Hardening a complex application is a challenge, more so for applications that include multiple layers with different authentication schemes. One common question is “how to integrate Cloud SQL for PostgreSQL or MySQL within your authentication flow?” 

Cloud SQL has always supported password-based authentication. There are, however, many questions that come with this approach: 

Where should you store the password? 

How do you manage different passwords for different environments? 

Who audits password complexity?

Ideally, it would be preferable to not have to worry about passwords at all. Using username and password authentication also breaks the identity chain. Whoever knows the password can impersonate a database role, effectively making it impossible to ascribe actions on an audit file to a specific person (or service account). Moreover, disabling an account requires finding out all the associated database logins and disabling them as well. But how can you be sure no one else shares the same login? 
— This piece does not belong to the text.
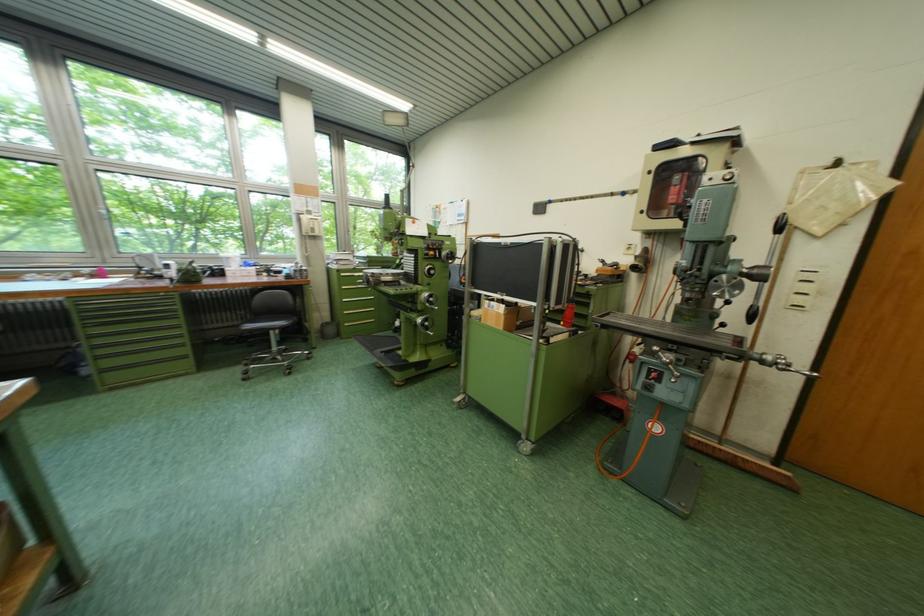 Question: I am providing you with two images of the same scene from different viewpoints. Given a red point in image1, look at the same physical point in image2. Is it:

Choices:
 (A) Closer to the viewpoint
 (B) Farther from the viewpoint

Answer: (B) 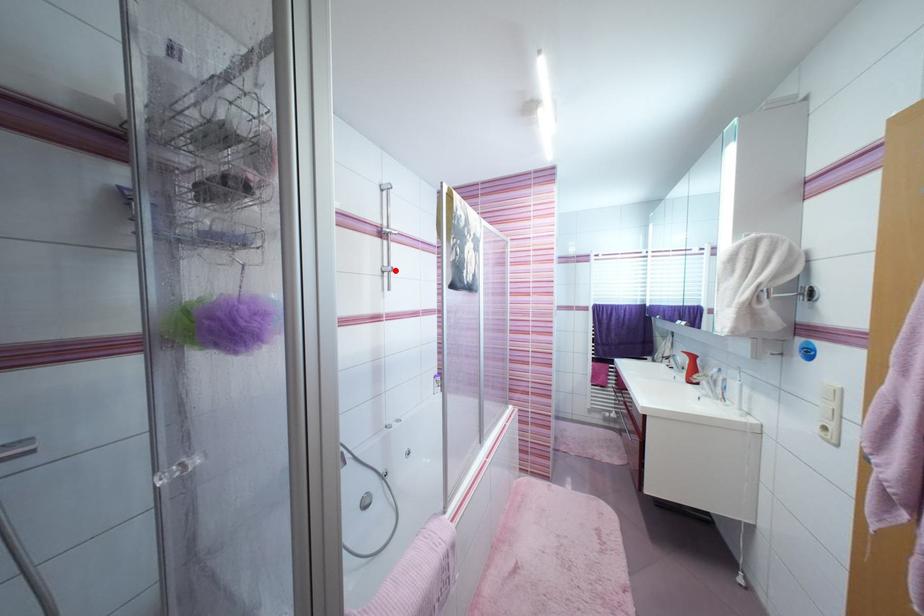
It’s clear that this approach does not scale well. As just one example, managing multiple database instances with multiple applications can quickly become a daunting task. To solve these challenges, Cloud SQL for PostgreSQL and MySQL users can use Cloud SQL Identity and Access Management (IAM)-mapped logins with Cloud SQL Proxy with Automatic Authentication.

Cloud SQL IAM-mapped logins

Cloud SQL’s IAM Database Authentication feature allows mapping preexisting Cloud IAM principals (users or service accounts) to database native roles. This means you can ask the Google Cloud Platform to create logins that match the email address of the IAM principal. 

GCP will also handle the password for you (including storage and rotation). But how can you use it?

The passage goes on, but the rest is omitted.